**Action item:** Lines from the one containing "Doutoramentos" through the last line of the data below are to be returned exactly; leave out the rest.

Material provided: Begin

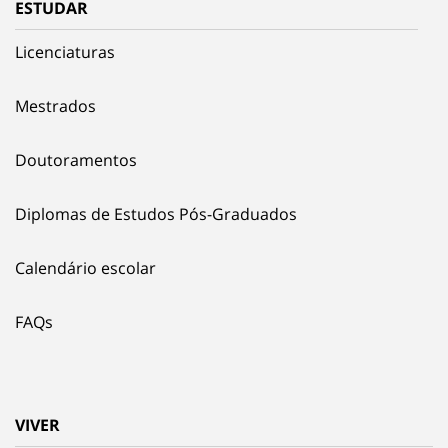
ESTUDAR
Licenciaturas
Mestrados
Doutoramentos
Diplomas de Estudos Pós-Graduados
Calendário escolar
FAQs
VIVER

Material provided: End

**Answer section:**
Doutoramentos
Diplomas de Estudos Pós-Graduados
Calendário escolar
FAQs
VIVER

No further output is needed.